Machine learning from Hurricane Sandy
In this post, we will look on how it is possible to use machine learning to identify areas that are vulnerable to natural disasters. The application is specifically tailored to analyze the damage patterns caused by Hurricane Sandy as it hits the East Coast in the Fall 2012.
As the dataset used was protected by an NDA, I will not be able to fully disclose it, so this write-up will discuss the approach only conceptually and draw insights from a few results.
Identify the primary factors of coastal vulnerability and develop a model to assess and predict expected damages from extreme events. More in detail: Explore the physical and climatic factors determining (or contributing to) NYC buildings damage during Sandy Use machine learning to model and possibly predict expected damages from future Sandy-like events.
Datasets (covered by NDA)
NYC’s physical and social community characteristics as well as climatic risks A categorical characterization of building damages - ranging from 0 (not damaged) to 5 (destroyed and flooded)
First, let us see what the distribution of damages looks like and perhaps explore some preliminary relationships between predictors and damages, as well as analyzing the correlation among predictors.
We notice that damages - here expressed on a scale 0 to 5 - are generally greater for: 1) short distance from the shore; 2) low elevation; 3) high surge with respect to the ground level; 4) when the density of street canopy is smaller.
Approach and Models
The above preliminary analyses suggest that there is a set of meaningful predictors whose relationship with building damage can be utilized to build models and eventually make predictions.
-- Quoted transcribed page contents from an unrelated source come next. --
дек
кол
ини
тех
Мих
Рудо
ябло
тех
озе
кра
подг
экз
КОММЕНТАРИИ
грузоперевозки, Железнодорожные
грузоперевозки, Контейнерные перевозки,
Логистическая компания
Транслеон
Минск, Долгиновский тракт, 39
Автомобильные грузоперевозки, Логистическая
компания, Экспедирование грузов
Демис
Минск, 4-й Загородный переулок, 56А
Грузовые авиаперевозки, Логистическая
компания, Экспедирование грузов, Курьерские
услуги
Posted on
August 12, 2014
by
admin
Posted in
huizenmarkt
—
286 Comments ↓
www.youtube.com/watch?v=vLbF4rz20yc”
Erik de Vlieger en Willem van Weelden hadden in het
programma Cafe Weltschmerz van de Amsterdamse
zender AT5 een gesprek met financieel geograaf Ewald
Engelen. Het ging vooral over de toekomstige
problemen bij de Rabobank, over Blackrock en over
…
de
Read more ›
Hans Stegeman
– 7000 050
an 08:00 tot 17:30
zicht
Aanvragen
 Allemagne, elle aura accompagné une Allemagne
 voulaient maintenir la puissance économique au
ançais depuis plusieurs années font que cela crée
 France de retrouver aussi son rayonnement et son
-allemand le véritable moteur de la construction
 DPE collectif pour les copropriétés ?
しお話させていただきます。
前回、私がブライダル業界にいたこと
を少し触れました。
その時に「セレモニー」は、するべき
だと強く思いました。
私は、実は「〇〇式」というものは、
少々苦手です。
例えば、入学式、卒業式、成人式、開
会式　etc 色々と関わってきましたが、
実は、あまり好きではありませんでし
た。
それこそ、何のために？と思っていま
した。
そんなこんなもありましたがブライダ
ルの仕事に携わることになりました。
Here, I explore a number of machine learning classifiers to make a preliminary assessment of the potential of a machine learning approach:
- Logistic Regression
- k-Nearest Neighbor (k-NN) classifier
- Gradient Boosting Trees
- Random Forest
- Support Vector Machines (SVM)
I then use precision, recall and f-1 scores to compare model performances.
Here, I use an 80-20 train-test split to cross validate (using 100 random runs each) the above models. Resampling was used to address class imbalance and hyperparameters were tuned to improve performance. All validation metrics were adapted for multi-class classification.
The Random Forest classifier appeared to be the most accurate and robust and was chosen for further development. Validation based on Receiver Operating Characteristic (ROC) curve and confusion matrix is provided below.
The GINI index, which is the best splitting criterion used in Random Forest trees, can also provide a good measure of the relative importance of the damage predictors for the trained model. Here is the feature importance, ranked according to the GINI index, for the selected model. The bar on the histogram represent one standard deviation as calculated from the sample of 100 cross validated runs.
Now that we looked at the metrics, let us see how well we predicted the actual damages on the test set for a subset of the study domain.
Well, not every point is perfectly predicted, but the overall picture is spot on!
Last step: how does the rest of the study domain looks like? Here is a map of the Staten Island and Rockaways area.
Overall, most of the area is colored in blue, which means that no damage to buildings is expected. However, pockets of vulnerability are clearly present, especially in the Rockaways, eastern Staten Island and north-western Staten Island. This is perfectly in line with the areas most hevily hit by Sandy, suggesting that the approach taken can indeed be used to predict damages for future events and/or to assess the effect of mitigation measures.